Réunion du mercredi 13 mars 2024 à 9h00
Commission des affaires étrangères

Ran Halévi, historien, directeur de recherche au CNRS :

Nous savons tous à peu près quelle serait l'issue idéale de ce conflit : l'établissement d'un État palestinien et la pacification relative de la région. En revanche, nous ne savons pas comment y parvenir. Monsieur Malbrunot a parlé de la branche politique et de la branche militaire du Hamas mais cette branche militaire est celle qui, pour l'instant, dessine la politique du Hamas. Nous avons l'impression que les responsables politiques logés au Qatar essayent de négocier non seulement avec les Israéliens et les Américains mais aussi avec la branche militaire du mouvement, dirigée par Yahya Sinwar. Celui-ci est un homme profondément religieux : pour lui, la nouvelle rédaction de la charte palestinienne n'a pas modifié son but, qui consiste à mener une lutte militaire à mort pour les l'éradication d'Israël, qu'il a préparée pendant des années avec l'argent qatari. La branche politique est susceptible de s'asseoir à la table des négociations mais nous savons peu de choses de la branche militaire, qui ne semble pas pour l'instant disposée à ouvrir une voie en faveur d'une pacification ou même d'un arrangement.

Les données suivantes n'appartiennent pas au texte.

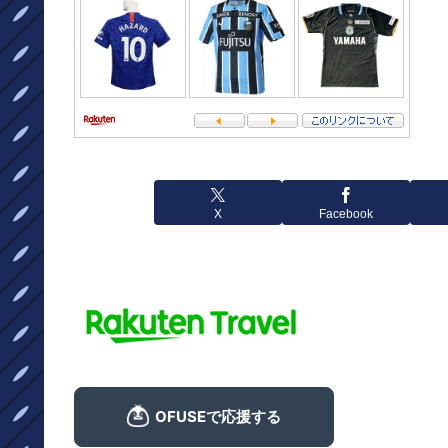
X
Facebook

Au risque de vous surprendre, dans cette guerre de cent ans avec les pays arabes, Israël a gagné : il a apaisé les tensions avec tous ses voisins, soit par des relations diplomatiques, soit par un cessez-le-feu qui dure depuis la fin des années 1970. Il avait, d'une certaine manière, la clef pour œuvrer vers une solution politique qui complète sa victoire militaire. À deux reprises, Israël a d'ailleurs pris des initiatives en ce sens avec les accords d'Oslo, initiés par le premier ministre Rabin, et en 2003, quand le premier ministre Ariel Sharon a décidé d'évacuer toute la population israélienne vivant dans la bande de Gaza et de rendre cette dernière aux Palestiniens.

Il est temps maintenant de reprendre l'initiative et de créer des conditions pour l'établissement d'un État palestinien, qui n'est certes pas pour demain. Tocqueville nous explique que la démocratie est d'abord un instinct. Il faut donc d'abord créer des conditions permettant à un État palestinien non seulement d'exister mais aussi de durer. Le premier pas, modeste, d'une solution repose sur une séparation de corps entre ces deux peuples, que Rabin avait entamée et que Sharon avait poursuivie.